It’s a rare person who can seamlessly transition from high-flying television and movie producer to garlic farmer, but Sally Ayre-Smith has done just that.
After producing the acclaimed TV series SeaChange at the peak of her career, Sally and her husband Marcus Skipper left it all behind to start a new life in a little-known part of the coast. Nine years later, their two-acre Macleay Valley farm ‘Sweet Water Farm’ has produced over $600,000 worth of garlic – a figure Sally is happy to share in the hope of inspiring people to take up the “noble profession” of certified organic small-acre farming.
Sweet Water Farm owes its name to the property’s location on the Macleay River at the point where sweet freshwater meets brackish tidal flow. Nestled in the Sherwood Valley only 15 minutes from Kempsey, the garlic farm looks out across the river to a patchwork of fields shadowed by blue mountains – a vista that, for Sally, evokes memories of a childhood spent on an expansive farm in East Africa, where she would wake to see giraffes grazing in front of her home and hippos bathing in the nearby river.“I loved growing up in Africa,” Sally says. “When we inspected this property, I immediately looked out across the river and could just imagine spotting all those beautiful animals. It has the same feel.”
While Sally has always longed to be part of an intimate community and return to her roots on the land, it was when Marcus was diagnosed with cancer in 1995 that the couple decided to seize the day. Sally spotted a tiny advert for a “patch of dirt” and they found themselves driving up to the Macleay Valley.“We’d never heard of Kempsey so had no idea what to expect,” Sally says. “When we got to the property, the agent was smart enough to drive us all the way down to the river. We were speechless when we saw it.
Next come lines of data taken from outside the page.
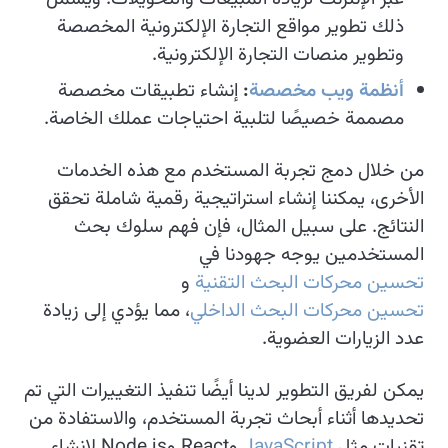
ذلك تطوير مواقع التجارة الإلكترونية المخصصة
وتطوير منصات التجارة الإلكترونية.
أنظمة ويب مخصصة
:
إنشاء تطبيقات مخصصة
مصممة خصيصًا لتلبية احتياجات عملك الخاصة.
من خلال دمج تجربة المستخدم مع هذه الخدمات
الأخرى، يمكننا إنشاء استراتيجية رقمية شاملة تحقق
النتائج. على سبيل المثال، فإن فهم سلوك بحث
المستخدمين يوجه جهودنا في
تحسين محركات البحث التقنية
و
تحسين محركات البحث الداخلي
، مما يؤدي إلى زيادة
عدد الزيارات العضوية.
يمكن لفريق التطوير لدينا أيضًا تنفيذ التغييرات التي تم
تحديدها أثناء أبحاث تجربة المستخدم، والاستفادة من
تقنيات مثل
JavaScript
وReact وNode.js لإنشاء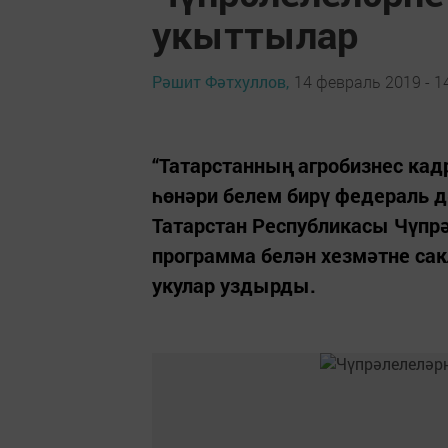
укыттылар
Рәшит Фәтхуллов,
14 февраль 2019 - 1
“Татарстанның агробизнес кад
һөнәри белем бирү федераль 
Татарстан Республикасы Чүпр
программа белән хезмәтне са
укулар уздырды.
I turned to Marcus and said, ‘Is this it?’. He looked at me and said, ‘Yep, this is it’.”Five weeks after inspecting the property, the couple were living in a tent — a far cry from their upmarket digs in Sydney. Marcus, now in remission from cancer, built a cabin to live in temporarily while he created a riverfront, hand-crafted dream home with high-ceilings, an open fireplace and African-inspired murals. As the cost of living rose and building expenses began to add up, they realised that a relaxed retirement wasn’t an option. So, with zero farming experience and plenty of enthusiasm, Sally threw herself into the task of learning how to work the land.She invited an expert out, who told her to try growing “garlic, blueberries or marijuana”, and enrolled in a TAFE horticulture course. She and fellow students grew garlic to apply the theories they were learning and, when the course ended, Sally purchased all the students’ produce – 100kg of Russian garlic – and Sweet Water Farm garlic was born.
After the farm began the certification process and produced its first a crop in 2008 Sally was faced with the task of learning to market the product.
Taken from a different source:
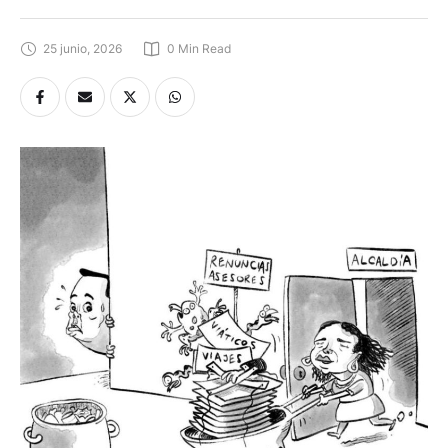
25 junio, 2026
0
 Min Read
“I got dressed up and drove to Sydney and Newcastle with some beautifully packaged samples and basically started door-knocking,” she says. “I visited top chefs, restaurants and retailers and put energy in developing great relationships with our first customers. We then ensured we always delivered and never let them down and they are still our customers today.”
Sally adds, “It is so important for growers, particularly of premium fruit or vegetables, to market their products in person. There are so many farmers growing beautiful garlic. The reason why we’ve been so successful in marketing ours is because of the relationships we’ve formed.”
Sweet Water Farm organic garlic now produces an average of seven tonnes of garlic per year, an admirable feat for a dusty patch of land in a relatively undiscovered part of NSW. The sense of achievement is not lost on Sally, who now devotes much of her time to helping local farmers transition to organic.
Over the past few years, this passionate farmer has helped three neighbouring farms make the transition to organic (“they got the bug!”). Sally also works closely with the Macleay Valley Food Bowl to promote the region as a place where organic fruit or vegetable farmers can thrive. She is also spearheading the development of an organic distribution centre in Kempsey and plans to create a local farm school where students can study and be paid to contribute their skills to a working farm.
“We’ve lovingly worked to create beautiful soil and to be certified organic and we’re in the position where the farm is running pretty smoothly, so we can use our time to help other farmers transition to organic and to promote the opportunities for agriculture in the valley,” she says. “This is what I love. We know anyone can do it, because we had no skills and we did it!”
Does she ever look back longingly at her successful city career?
“Never!” She says. “I’ve had the richest ten years of my entire life. Before the farm, I had an amazing career and made 20 movies and television series’, but nothing compares to this. There’s something important about living on a piece of land and being part of a community, and you don’t get that feeling in the city. It’s about having to think about the little things, like putting my neighbour’s bin out when he’s away. The people around me enrich my life so much.”